What is being asked> Write each entry out again verbatim, pictures excluded.

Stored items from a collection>
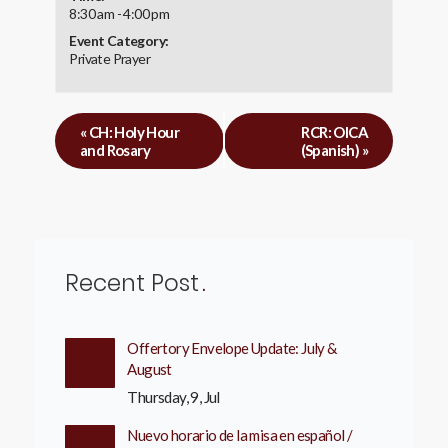
8:30 am - 4:00 pm
Event Category:
Private Prayer
«
CH: Holy Hour
RCR: OICA
and Rosary
(Spanish)
»
Recent Post
Offertory Envelope Update: July &
August
Thursday, 9, Jul
Nuevo horario de la misa en español /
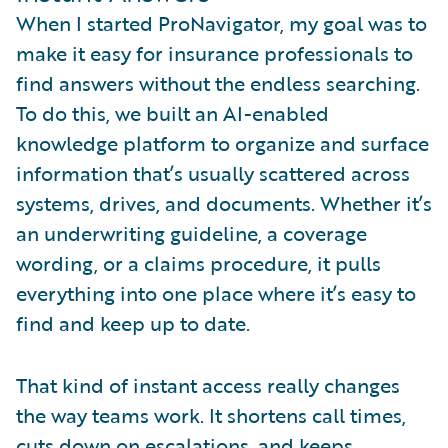
When I started ProNavigator, my goal was to
make it easy for insurance professionals to
find answers without the endless searching.
To do this, we built an AI-enabled
knowledge platform to organize and surface
information that’s usually scattered across
systems, drives, and documents. Whether it’s
an underwriting guideline, a coverage
wording, or a claims procedure, it pulls
everything into one place where it’s easy to
find and keep up to date.
That kind of instant access really changes
the way teams work. It shortens call times,
cuts down on escalations, and keeps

Task solution>
8:30 am - 4:00 pm
Event Category:
Private Prayer
«
CH: Holy Hour
RCR: OICA
and Rosary
(Spanish)
»
Recent Post
Offertory Envelope Update: July &
August
Thursday, 9, Jul
Nuevo horario de la misa en español /
When I started ProNavigator, my goal was to
make it easy for insurance professionals to
find answers without the endless searching.
To do this, we built an AI-enabled
knowledge platform to organize and surface
information that’s usually scattered across
systems, drives, and documents. Whether it’s
an underwriting guideline, a coverage
wording, or a claims procedure, it pulls
everything into one place where it’s easy to
find and keep up to date.
That kind of instant access really changes
the way teams work. It shortens call times,
cuts down on escalations, and keeps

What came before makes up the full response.